# THE DATA

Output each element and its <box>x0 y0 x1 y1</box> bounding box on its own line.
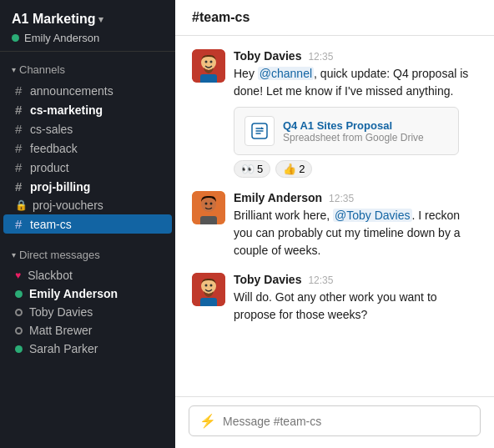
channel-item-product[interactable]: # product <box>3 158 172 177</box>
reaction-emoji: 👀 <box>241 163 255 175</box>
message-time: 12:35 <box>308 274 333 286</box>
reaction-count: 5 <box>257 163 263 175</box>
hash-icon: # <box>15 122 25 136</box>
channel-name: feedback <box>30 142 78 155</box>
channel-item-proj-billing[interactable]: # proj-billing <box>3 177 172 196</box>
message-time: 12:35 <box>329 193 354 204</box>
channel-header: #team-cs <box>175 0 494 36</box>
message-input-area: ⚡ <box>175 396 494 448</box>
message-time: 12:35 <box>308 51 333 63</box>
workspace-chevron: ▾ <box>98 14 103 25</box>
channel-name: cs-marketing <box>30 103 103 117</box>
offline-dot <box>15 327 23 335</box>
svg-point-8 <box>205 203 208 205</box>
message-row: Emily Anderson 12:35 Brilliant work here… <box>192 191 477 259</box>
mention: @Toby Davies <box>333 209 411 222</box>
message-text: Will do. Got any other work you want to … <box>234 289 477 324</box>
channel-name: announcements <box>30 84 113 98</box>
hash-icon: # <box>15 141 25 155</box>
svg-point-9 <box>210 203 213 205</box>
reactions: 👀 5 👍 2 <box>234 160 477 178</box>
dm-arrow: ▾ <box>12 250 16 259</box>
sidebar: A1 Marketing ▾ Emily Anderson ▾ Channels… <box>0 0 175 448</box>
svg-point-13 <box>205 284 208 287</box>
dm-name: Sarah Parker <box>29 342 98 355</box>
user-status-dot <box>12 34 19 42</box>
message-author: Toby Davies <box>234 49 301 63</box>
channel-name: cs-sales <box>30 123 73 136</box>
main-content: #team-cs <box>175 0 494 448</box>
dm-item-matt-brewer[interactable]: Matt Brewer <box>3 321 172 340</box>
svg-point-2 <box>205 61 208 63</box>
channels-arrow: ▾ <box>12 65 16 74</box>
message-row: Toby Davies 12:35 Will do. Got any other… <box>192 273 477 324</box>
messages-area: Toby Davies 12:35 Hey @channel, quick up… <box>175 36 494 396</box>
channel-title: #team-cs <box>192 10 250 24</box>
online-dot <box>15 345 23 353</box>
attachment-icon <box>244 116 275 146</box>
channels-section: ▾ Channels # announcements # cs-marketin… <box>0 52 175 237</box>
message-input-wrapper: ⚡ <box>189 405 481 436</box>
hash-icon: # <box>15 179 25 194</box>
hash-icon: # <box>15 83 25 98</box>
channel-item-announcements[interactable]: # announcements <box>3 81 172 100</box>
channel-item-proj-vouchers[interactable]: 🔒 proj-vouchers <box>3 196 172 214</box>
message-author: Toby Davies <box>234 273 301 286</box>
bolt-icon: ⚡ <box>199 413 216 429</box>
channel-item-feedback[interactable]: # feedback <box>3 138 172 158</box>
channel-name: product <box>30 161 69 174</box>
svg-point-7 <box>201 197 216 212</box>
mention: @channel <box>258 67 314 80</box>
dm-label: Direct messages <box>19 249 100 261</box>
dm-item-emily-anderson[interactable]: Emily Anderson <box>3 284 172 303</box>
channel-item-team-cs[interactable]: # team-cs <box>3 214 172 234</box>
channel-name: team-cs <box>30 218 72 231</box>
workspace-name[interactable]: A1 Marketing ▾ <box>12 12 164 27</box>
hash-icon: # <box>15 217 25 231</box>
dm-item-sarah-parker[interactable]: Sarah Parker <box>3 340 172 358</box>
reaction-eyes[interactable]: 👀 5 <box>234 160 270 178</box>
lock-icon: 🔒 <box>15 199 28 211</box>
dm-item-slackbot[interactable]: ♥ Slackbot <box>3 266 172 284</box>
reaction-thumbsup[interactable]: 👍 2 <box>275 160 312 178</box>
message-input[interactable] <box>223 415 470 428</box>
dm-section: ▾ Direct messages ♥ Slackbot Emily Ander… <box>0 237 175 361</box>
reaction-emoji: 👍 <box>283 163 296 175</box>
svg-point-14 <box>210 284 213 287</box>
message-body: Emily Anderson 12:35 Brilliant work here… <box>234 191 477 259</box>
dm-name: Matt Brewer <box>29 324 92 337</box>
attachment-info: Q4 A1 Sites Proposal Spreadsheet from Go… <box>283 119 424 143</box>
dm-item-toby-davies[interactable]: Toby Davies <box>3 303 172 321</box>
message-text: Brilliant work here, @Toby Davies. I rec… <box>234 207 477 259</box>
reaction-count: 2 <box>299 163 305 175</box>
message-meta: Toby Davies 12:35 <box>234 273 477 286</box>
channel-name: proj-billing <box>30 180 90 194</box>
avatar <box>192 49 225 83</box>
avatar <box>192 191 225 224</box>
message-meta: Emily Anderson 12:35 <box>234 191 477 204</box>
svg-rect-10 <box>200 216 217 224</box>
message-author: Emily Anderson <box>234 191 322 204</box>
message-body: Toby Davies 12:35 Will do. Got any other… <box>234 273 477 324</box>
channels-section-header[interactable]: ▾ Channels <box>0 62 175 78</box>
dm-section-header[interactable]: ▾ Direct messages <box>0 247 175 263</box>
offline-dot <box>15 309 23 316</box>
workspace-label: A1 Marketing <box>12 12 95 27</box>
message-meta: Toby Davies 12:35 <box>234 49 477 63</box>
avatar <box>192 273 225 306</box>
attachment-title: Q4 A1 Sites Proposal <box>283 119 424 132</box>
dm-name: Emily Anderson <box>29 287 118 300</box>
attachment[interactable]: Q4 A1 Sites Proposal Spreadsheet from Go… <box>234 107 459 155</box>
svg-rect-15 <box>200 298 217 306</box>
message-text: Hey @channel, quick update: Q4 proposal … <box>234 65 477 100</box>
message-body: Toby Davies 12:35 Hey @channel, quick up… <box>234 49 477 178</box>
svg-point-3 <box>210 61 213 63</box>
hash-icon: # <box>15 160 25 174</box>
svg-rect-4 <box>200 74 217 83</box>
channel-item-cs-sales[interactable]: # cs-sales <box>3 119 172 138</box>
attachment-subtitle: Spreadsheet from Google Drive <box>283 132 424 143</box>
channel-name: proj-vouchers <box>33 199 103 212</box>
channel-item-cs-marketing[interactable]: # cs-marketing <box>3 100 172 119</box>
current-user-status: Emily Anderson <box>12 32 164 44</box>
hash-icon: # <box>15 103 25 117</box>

# TASK STATEMENT
Quote all the records verbatim, dropping any pictures from your copy.

# EXERCISE OUTPUT
Output each element and its <box>x0 y0 x1 y1</box> bounding box on its own line.
channel-item-product[interactable]: # product <box>3 158 172 177</box>
reaction-emoji: 👀 <box>241 163 255 175</box>
message-time: 12:35 <box>308 274 333 286</box>
reaction-count: 5 <box>257 163 263 175</box>
hash-icon: # <box>15 122 25 136</box>
channel-name: feedback <box>30 142 78 155</box>
channel-item-proj-billing[interactable]: # proj-billing <box>3 177 172 196</box>
message-time: 12:35 <box>329 193 354 204</box>
channel-header: #team-cs <box>175 0 494 36</box>
message-input-area: ⚡ <box>175 396 494 448</box>
message-time: 12:35 <box>308 51 333 63</box>
workspace-chevron: ▾ <box>98 14 103 25</box>
channel-name: cs-marketing <box>30 103 103 117</box>
offline-dot <box>15 327 23 335</box>
svg-point-8 <box>205 203 208 205</box>
message-row: Emily Anderson 12:35 Brilliant work here… <box>192 191 477 259</box>
mention: @Toby Davies <box>333 209 411 222</box>
message-text: Will do. Got any other work you want to … <box>234 289 477 324</box>
channel-name: announcements <box>30 84 113 98</box>
hash-icon: # <box>15 141 25 155</box>
svg-point-9 <box>210 203 213 205</box>
reactions: 👀 5 👍 2 <box>234 160 477 178</box>
dm-arrow: ▾ <box>12 250 16 259</box>
sidebar: A1 Marketing ▾ Emily Anderson ▾ Channels… <box>0 0 175 448</box>
svg-point-13 <box>205 284 208 287</box>
dm-name: Sarah Parker <box>29 342 98 355</box>
user-status-dot <box>12 34 19 42</box>
message-author: Toby Davies <box>234 49 301 63</box>
channel-name: cs-sales <box>30 123 73 136</box>
main-content: #team-cs <box>175 0 494 448</box>
dm-item-matt-brewer[interactable]: Matt Brewer <box>3 321 172 340</box>
svg-point-2 <box>205 61 208 63</box>
channels-arrow: ▾ <box>12 65 16 74</box>
message-row: Toby Davies 12:35 Will do. Got any other… <box>192 273 477 324</box>
messages-area: Toby Davies 12:35 Hey @channel, quick up… <box>175 36 494 396</box>
channel-title: #team-cs <box>192 10 250 24</box>
online-dot <box>15 345 23 353</box>
attachment-icon <box>244 116 275 146</box>
channels-section: ▾ Channels # announcements # cs-marketin… <box>0 52 175 237</box>
message-input-wrapper: ⚡ <box>189 405 481 436</box>
hash-icon: # <box>15 179 25 194</box>
hash-icon: # <box>15 83 25 98</box>
channel-item-announcements[interactable]: # announcements <box>3 81 172 100</box>
channel-item-proj-vouchers[interactable]: 🔒 proj-vouchers <box>3 196 172 214</box>
message-author: Toby Davies <box>234 273 301 286</box>
bolt-icon: ⚡ <box>199 413 216 429</box>
channel-item-feedback[interactable]: # feedback <box>3 138 172 158</box>
channel-name: product <box>30 161 69 174</box>
svg-point-7 <box>201 197 216 212</box>
mention: @channel <box>258 67 314 80</box>
dm-label: Direct messages <box>19 249 100 261</box>
dm-item-emily-anderson[interactable]: Emily Anderson <box>3 284 172 303</box>
channel-item-team-cs[interactable]: # team-cs <box>3 214 172 234</box>
channel-name: team-cs <box>30 218 72 231</box>
workspace-name[interactable]: A1 Marketing ▾ <box>12 12 164 27</box>
hash-icon: # <box>15 217 25 231</box>
dm-item-sarah-parker[interactable]: Sarah Parker <box>3 340 172 358</box>
reaction-eyes[interactable]: 👀 5 <box>234 160 270 178</box>
lock-icon: 🔒 <box>15 199 28 211</box>
dm-item-slackbot[interactable]: ♥ Slackbot <box>3 266 172 284</box>
reaction-thumbsup[interactable]: 👍 2 <box>275 160 312 178</box>
message-input[interactable] <box>223 415 470 428</box>
dm-section: ▾ Direct messages ♥ Slackbot Emily Ander… <box>0 237 175 361</box>
reaction-emoji: 👍 <box>283 163 296 175</box>
svg-point-14 <box>210 284 213 287</box>
message-body: Emily Anderson 12:35 Brilliant work here… <box>234 191 477 259</box>
dm-name: Matt Brewer <box>29 324 92 337</box>
attachment-info: Q4 A1 Sites Proposal Spreadsheet from Go… <box>283 119 424 143</box>
dm-item-toby-davies[interactable]: Toby Davies <box>3 303 172 321</box>
message-text: Brilliant work here, @Toby Davies. I rec… <box>234 207 477 259</box>
reaction-count: 2 <box>299 163 305 175</box>
message-meta: Toby Davies 12:35 <box>234 273 477 286</box>
channel-name: proj-billing <box>30 180 90 194</box>
avatar <box>192 49 225 83</box>
avatar <box>192 191 225 224</box>
message-meta: Emily Anderson 12:35 <box>234 191 477 204</box>
svg-rect-10 <box>200 216 217 224</box>
message-author: Emily Anderson <box>234 191 322 204</box>
message-body: Toby Davies 12:35 Will do. Got any other… <box>234 273 477 324</box>
channels-section-header[interactable]: ▾ Channels <box>0 62 175 78</box>
dm-section-header[interactable]: ▾ Direct messages <box>0 247 175 263</box>
offline-dot <box>15 309 23 316</box>
workspace-label: A1 Marketing <box>12 12 95 27</box>
message-meta: Toby Davies 12:35 <box>234 49 477 63</box>
avatar <box>192 273 225 306</box>
attachment-title: Q4 A1 Sites Proposal <box>283 119 424 132</box>
dm-name: Emily Anderson <box>29 287 118 300</box>
attachment[interactable]: Q4 A1 Sites Proposal Spreadsheet from Go… <box>234 107 459 155</box>
svg-rect-15 <box>200 298 217 306</box>
message-text: Hey @channel, quick update: Q4 proposal … <box>234 65 477 100</box>
message-body: Toby Davies 12:35 Hey @channel, quick up… <box>234 49 477 178</box>
svg-point-3 <box>210 61 213 63</box>
hash-icon: # <box>15 160 25 174</box>
svg-rect-4 <box>200 74 217 83</box>
channel-item-cs-sales[interactable]: # cs-sales <box>3 119 172 138</box>
attachment-subtitle: Spreadsheet from Google Drive <box>283 132 424 143</box>
channel-name: proj-vouchers <box>33 199 103 212</box>
channel-item-cs-marketing[interactable]: # cs-marketing <box>3 100 172 119</box>
current-user-status: Emily Anderson <box>12 32 164 44</box>
hash-icon: # <box>15 103 25 117</box>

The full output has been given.